Dynamic and Adaptive Photovoltaic Shading Systems: Design and Architectural Integration for Energy Production and Indoor Comfort.

This thesis is based on the evaluation of the functionality of Photovoltaic systems as a shader system for implementation on windows and balconies. Initially, the research aimed to develop a practical solution for residential buildings, enabling energy production at an accessible scale. But then as the design evolved it expanded into 6 different design prototypes in which some suitable for residential and some for commercial due to cost considerations and the complexity of the designs, In this hence during this project six shading design samples, ranging from simple static configurations to advanced sun-responsive geometrical systems was design and simulated each balancing energy efficiency, aesthetic integration, and occupant comfort.
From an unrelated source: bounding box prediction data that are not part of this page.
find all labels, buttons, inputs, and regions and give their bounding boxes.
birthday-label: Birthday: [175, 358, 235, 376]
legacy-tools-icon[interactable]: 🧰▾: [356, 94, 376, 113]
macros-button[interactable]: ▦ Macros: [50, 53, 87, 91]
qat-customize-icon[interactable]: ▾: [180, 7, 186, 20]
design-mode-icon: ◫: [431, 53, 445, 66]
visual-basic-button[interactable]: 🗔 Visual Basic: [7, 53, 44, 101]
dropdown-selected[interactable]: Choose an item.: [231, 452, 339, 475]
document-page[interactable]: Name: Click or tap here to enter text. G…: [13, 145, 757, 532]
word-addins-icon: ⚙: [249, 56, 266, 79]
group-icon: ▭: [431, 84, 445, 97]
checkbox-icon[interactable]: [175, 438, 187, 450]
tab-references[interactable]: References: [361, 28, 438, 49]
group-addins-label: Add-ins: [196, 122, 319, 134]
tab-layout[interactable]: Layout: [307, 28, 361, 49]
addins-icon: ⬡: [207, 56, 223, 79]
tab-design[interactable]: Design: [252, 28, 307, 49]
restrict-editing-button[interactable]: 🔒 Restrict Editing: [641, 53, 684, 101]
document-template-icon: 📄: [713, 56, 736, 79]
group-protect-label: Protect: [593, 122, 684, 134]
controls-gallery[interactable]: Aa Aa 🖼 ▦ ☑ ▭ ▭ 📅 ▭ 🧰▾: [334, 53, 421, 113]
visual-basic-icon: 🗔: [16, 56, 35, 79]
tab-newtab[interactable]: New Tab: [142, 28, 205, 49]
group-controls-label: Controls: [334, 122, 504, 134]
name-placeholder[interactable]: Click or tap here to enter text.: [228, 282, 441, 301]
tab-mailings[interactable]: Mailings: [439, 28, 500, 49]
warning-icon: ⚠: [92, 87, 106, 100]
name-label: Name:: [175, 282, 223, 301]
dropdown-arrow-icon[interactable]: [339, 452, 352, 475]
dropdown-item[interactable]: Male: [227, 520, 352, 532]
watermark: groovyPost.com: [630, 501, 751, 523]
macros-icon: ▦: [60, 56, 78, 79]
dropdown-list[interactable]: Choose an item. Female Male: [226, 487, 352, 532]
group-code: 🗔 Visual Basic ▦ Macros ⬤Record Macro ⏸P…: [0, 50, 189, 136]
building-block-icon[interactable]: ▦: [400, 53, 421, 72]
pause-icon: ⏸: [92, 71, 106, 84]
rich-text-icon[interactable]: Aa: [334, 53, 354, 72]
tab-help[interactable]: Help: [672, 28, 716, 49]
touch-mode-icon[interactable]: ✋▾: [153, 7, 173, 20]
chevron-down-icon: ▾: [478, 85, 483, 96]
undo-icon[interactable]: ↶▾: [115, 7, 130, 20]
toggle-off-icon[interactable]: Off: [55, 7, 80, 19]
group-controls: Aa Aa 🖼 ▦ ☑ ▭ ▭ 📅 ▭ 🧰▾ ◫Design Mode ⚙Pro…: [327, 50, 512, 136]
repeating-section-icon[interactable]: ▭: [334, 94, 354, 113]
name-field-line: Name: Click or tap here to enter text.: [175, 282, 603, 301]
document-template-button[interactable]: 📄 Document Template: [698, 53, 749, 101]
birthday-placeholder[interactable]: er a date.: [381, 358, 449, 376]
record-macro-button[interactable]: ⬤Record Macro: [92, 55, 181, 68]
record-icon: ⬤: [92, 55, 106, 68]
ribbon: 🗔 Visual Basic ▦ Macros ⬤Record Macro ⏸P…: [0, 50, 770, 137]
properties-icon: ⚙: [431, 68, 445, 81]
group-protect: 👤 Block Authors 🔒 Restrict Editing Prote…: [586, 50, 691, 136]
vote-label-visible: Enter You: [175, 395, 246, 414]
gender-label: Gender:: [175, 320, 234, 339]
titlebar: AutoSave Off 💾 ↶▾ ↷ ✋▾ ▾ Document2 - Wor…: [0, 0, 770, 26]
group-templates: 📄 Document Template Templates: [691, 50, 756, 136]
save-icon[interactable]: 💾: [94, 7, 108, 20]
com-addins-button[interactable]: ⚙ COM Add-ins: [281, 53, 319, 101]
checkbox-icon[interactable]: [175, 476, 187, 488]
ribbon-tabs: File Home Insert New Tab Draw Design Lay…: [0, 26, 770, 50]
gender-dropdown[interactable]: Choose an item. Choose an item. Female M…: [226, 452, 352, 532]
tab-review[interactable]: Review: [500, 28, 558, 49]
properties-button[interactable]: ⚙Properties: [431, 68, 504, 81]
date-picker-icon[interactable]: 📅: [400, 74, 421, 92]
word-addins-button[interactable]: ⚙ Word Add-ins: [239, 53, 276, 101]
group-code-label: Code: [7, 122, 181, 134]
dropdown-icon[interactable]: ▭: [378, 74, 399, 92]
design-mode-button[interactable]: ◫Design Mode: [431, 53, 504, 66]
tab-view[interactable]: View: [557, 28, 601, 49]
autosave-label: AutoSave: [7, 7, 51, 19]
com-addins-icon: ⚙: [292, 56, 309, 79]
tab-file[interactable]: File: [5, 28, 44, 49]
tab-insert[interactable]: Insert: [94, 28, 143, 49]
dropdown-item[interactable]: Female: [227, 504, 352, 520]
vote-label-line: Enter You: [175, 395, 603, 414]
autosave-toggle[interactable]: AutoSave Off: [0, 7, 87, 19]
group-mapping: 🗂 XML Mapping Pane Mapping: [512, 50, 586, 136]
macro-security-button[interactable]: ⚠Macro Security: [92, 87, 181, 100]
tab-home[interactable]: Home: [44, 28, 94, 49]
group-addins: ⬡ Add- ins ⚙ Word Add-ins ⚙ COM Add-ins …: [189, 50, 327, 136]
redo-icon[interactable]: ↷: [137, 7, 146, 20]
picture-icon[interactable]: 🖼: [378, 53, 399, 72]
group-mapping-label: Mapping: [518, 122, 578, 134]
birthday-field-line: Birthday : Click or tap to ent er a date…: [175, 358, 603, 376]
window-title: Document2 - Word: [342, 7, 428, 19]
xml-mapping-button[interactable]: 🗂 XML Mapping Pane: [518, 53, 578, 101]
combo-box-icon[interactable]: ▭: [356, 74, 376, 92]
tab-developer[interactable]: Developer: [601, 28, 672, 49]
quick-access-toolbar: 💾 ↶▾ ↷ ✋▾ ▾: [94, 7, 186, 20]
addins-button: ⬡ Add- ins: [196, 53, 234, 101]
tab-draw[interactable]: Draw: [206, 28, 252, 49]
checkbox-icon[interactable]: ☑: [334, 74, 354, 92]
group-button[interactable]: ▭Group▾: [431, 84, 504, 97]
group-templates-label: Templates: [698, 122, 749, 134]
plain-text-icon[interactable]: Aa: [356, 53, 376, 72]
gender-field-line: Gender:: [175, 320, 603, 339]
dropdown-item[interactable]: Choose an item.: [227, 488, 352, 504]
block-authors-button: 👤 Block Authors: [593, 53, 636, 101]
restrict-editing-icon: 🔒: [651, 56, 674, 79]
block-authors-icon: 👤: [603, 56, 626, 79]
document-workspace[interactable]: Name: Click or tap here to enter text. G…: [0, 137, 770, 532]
The simplest designs, Which are static and modular systems, prioritize cost-effectiveness and ease of implementation which was a good solution for residential purposes but the lack of adaptability to changing solar conditions was a feature that was about to be noticed. Then, more advanced designs were introduced with manual and automated adjustments, enhancing functionality and performance. Then the most innovative designs, including fully automated and sun-responsive geometrical systems, employ dynamic mechanisms and advanced algorithms to optimize energy capture and daylight management while seamlessly integrating with building aesthetics. These designs demonstrate scalability and flexibility, catering to diverse applications and needs. This study exemplifies the future of sustainable architecture by achieving superior energy performance, occupant comfort, and aesthetic harmony through cutting-edge technology and design innovation.